I wasn't sure if I was ready to have sex, but I wondered when I might be. Things were physically heating up between us faster than I'd ever anticipated when I'd innocently daydreamed of my very own boyfriend, and I knew with certainty I wanted Varen to be my first.

I was a thief.

An opportunist.

And an opportunity had presented itself.

Before I could talk myself out of it, I unstoppered the vial and lifted it to my mouth, letting the sharp-tasting liquid splash across my tongue before swallowing it down.

"Tabitha?"

I almost screamed in fright and subsequently choked on the tonic slipping down my throat.

Oh my gods!

I hadn't heard Marissa's silent approach.

I sputtered and thumped my heaving chest, drawing in a ragged breath. Heat burned my cheeks when I slid a guilty glance sideways. Marissa stood next to me, staring at the contraceptive tonic in my hand, her tired eyes wide with incredulity. Dark eyebrows knitted together in perplexion as she turned a narrowed gaze toward me, but mine flitted away before she could meet it.

Quickly stoppering the vial with trembling fingers, I put it away. I fussed about trying to find the calming potion but my nerves were so tattered I wasn't even reading the labels properly. Marissa leaned over and found the right one, plucking it from the collection of small bottles. I could feel her curiosity, the air thick with questions, but perhaps the drama with her mother stayed her tongue because she remained silent.

When I finally had the guts to look my friend in the eye, my stomach lurched at the weariness smudged beneath her eyes and the stress that clenched her jaw.
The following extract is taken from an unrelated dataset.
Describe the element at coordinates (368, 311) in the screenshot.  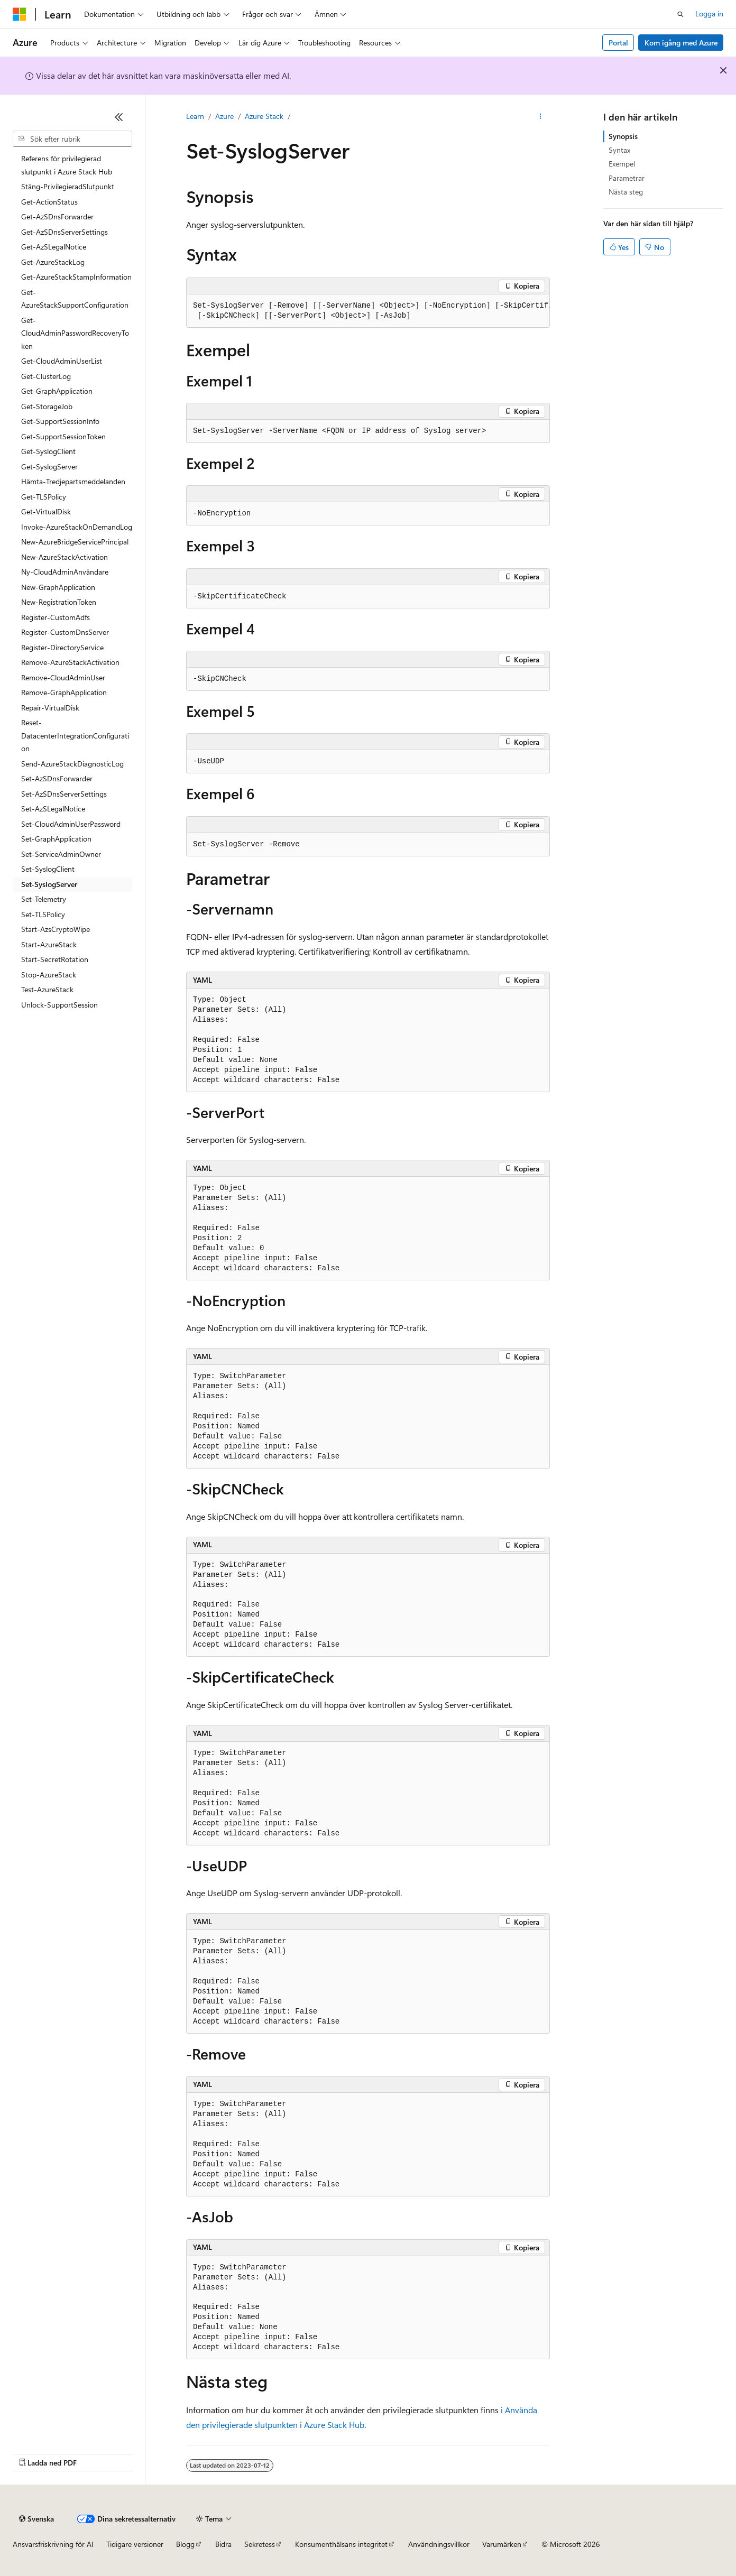 I see `[group]` at that location.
I placed a hand over hers. "Are you alright?"

"Not really." Misery deepened her sigh as she squeezed my fingers back. "It's been so draining. I need a break from playing her babysitter." She glanced over her shoulder toward her mother, and her entire body tensed. Sanela had risen from the bed and was pouring herself another wine. Scarlet liquid splashed all over the table when she swayed and missed the glass.
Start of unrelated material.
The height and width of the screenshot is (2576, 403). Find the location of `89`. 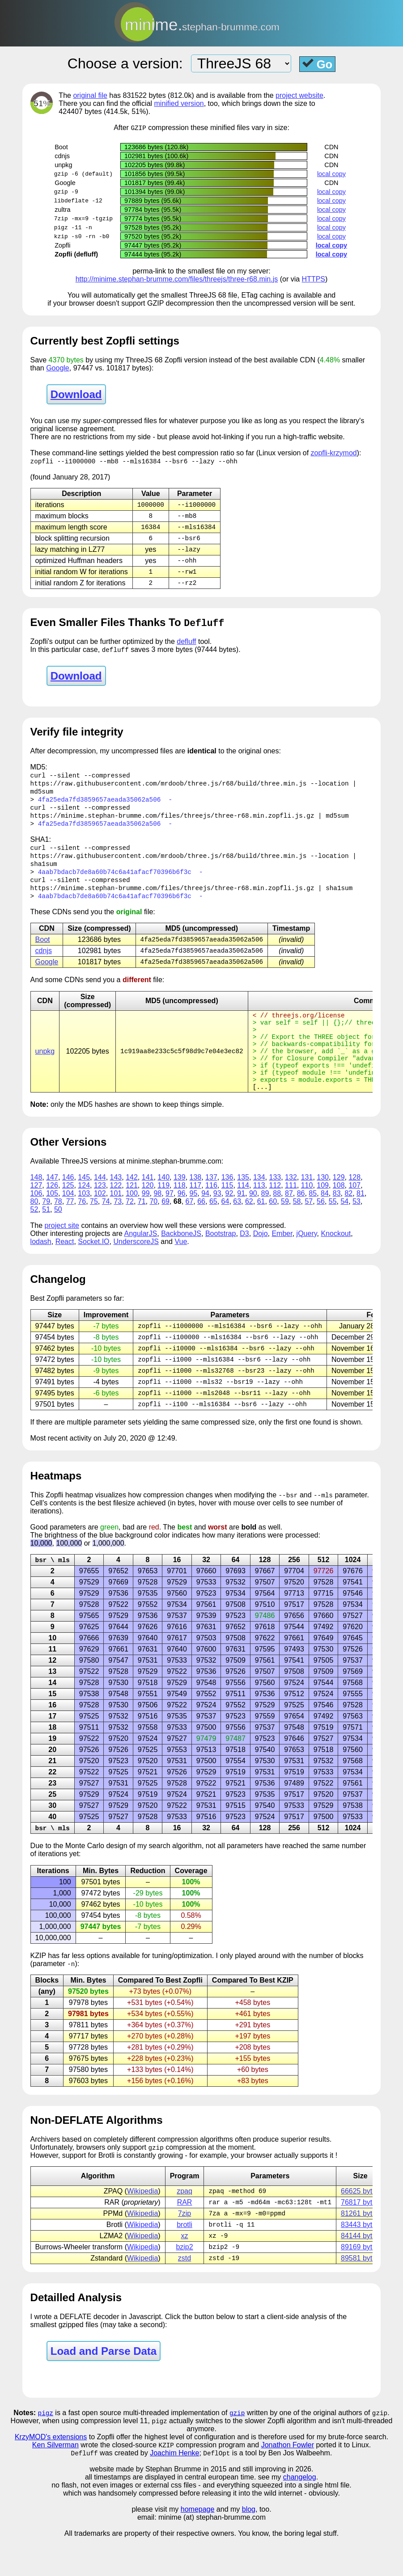 89 is located at coordinates (265, 1221).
"It's the loss of face for her in front of the other Houses. She's convinced the upper ranks know my father's mistress is a servant and are laughing behind her back." Marissa chewed the word servant with such distaste and it both rankled and wounded me.

The insult against my world, my position as a servant, was a rusty, blunt blade stabbing between my rib bones. I don't even know why Marissa bothered with our friendship if she felt the same way as her mother.

Carefully shutting the tiny drawer, I tried to soothe the irate hurt twisting inside.

A sharp crack behind us had my attention swinging wide.

Sanela had pushed off from the table so violently that its curved lip had rocked up against the wall. Shoving a hand through her untidy hair, she weaved across the room toward us.

My eyes narrowed as a new line of thought tumbled through my mind. Sanela was a Zaman. Maybe this hostility toward servants ran deeper than our two worlds colliding. Maybe she carried this deep resentment with her, because from what Joann had shared with me, what I'd inferred from her warning, was that Sanela's father had an affair with a servant that resulted in a son—Ammar. And now history was repeating itself all over again.